Integration of Epidemiological and Genomic Data to Investigate H5N1 HPAI Outbreaks in Northern Italy in 2021-2022

Abstract

Between October 2021 and April 2022, 317 outbreaks caused by highly pathogenic avian influenza (HPAI) H5N1 viruses were notified in poultry farms in the northeastern Italian regions. The complete genomes of 214 strains were used to estimate the genetic network based on the similarity of the viruses. An exponential random graph model (ERGM) was used to assess the effect of 'at-risk contacts', 'same owners', 'in-bound/out-bound risk windows overlap', 'genetic differences', 'geographic distances', 'same species', and 'poultry company' on the probability of observing a link within the genetic network, which can be interpreted as the potential propagation of the epidemic via lateral spread or a common source of infection. The variables 'same poultry company' (Est. = 0.548, C.I. = [0.179; 0.918]) and 'risk windows overlap' (Est. = 0.339, C.I. = [0.309; 0.368]) were associated with a higher probability of link formation, while the 'genetic differences' (Est. = -0.563, C.I. = [-0.640; -0.486]) and 'geographic distances' (Est. = -0.058, C.I. = [-0.078; -0.038]) indicated a reduced probability. The integration of epidemiological data with genomic analyses allows us to monitor the epidemic evolution and helps to explain the dynamics of lateral spreads casting light on the potential diffusion routes. The 2021-2022 epidemic stresses the need to further strengthen the biosecurity measures, and to encourage the reorganization of the poultry production sector to minimize the impact of future epidemics.

Keywords: ERGM; H5N1; HPAI; Italy; contact tracing; epidemiological investigation; genetic network.

Figure 1

Notified Italian HPAI H5N1 outbreak distribution in poultry farms and non-poultry birds (22 in wild birds and 1 in captive birds) during the 2021–2022 epidemic.

Figure 2

The epidemic curve showing the number of weekly cases in poultry farms and non-poultry birds (22 in wild birds and one in captive birds).

Figure 3

Phylogenetic tree of the hemagglutinin (HA) gene segment and genotypes identified among the Italian H5N1 viruses. (a) Schematic representation of the gene composition of each genotype. Light grey bars: conserved segments; dark grey bars: gene segments acquired by reassortment events. (b) Phylogenetic tree of the HA gene segment colored according to seven different genetic clusters. C, AC, AD, AF: different genotypes characterizing the Italian viruses; n.a.: viruses not assigned to genotypes due to the absence of one or more gene segments; pink cluster: genetic group that includes most of the Italian viruses collected from October 2021 to April 2022; dark yellow sequences: viruses collected from wild birds.

Figure 4

Geographic distribution of the domestic outbreaks in a densely populated poultry area.

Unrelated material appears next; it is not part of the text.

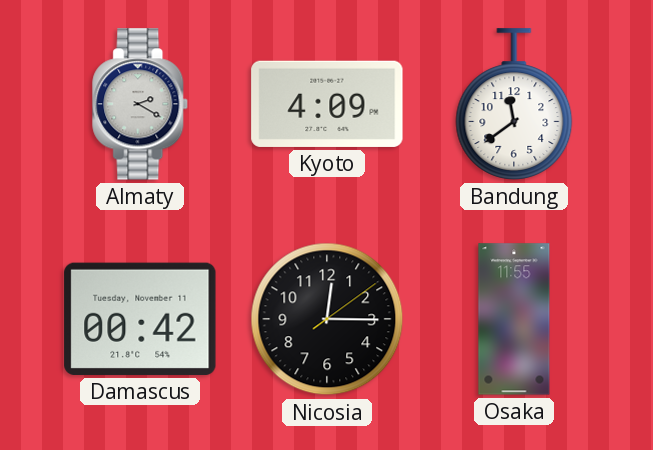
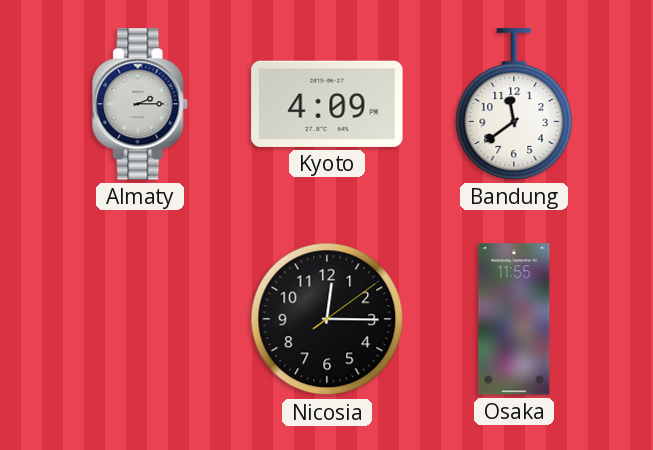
Almaty: 2:20 -> 2:15
Damascus: 00:42 -> none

Pink dots: cluster A outbreaks; grey dots: non-clustered outbreaks or outbreaks belonging to other minor genetic groups.

Figure 5

Graphical representation of the estimated genetic network (cluster A). Pink nodes: H5N1 HPAI virus isolated from individual domestic outbreaks belonging to the larger genetic group; grey nodes: estimated median vectors; links: highest genetic similarity between nodes.

Figure 6

Graphical representation of the predicted probability distributions according to the (a) geographic distances, (b) risk time windows overlap, and (c) viral genetic differences. The x-axis scale for (a,c) was limited to 50 km and 15 bases, respectively, to improve the graph’s readability.

Figure 7

Tie prediction statistics, including the ROC (left panel) and PR (right panel) curves. Solid lines: actual ROC/PR curves; dashed lines: baseline ROC/PR curves drawn for a random graph.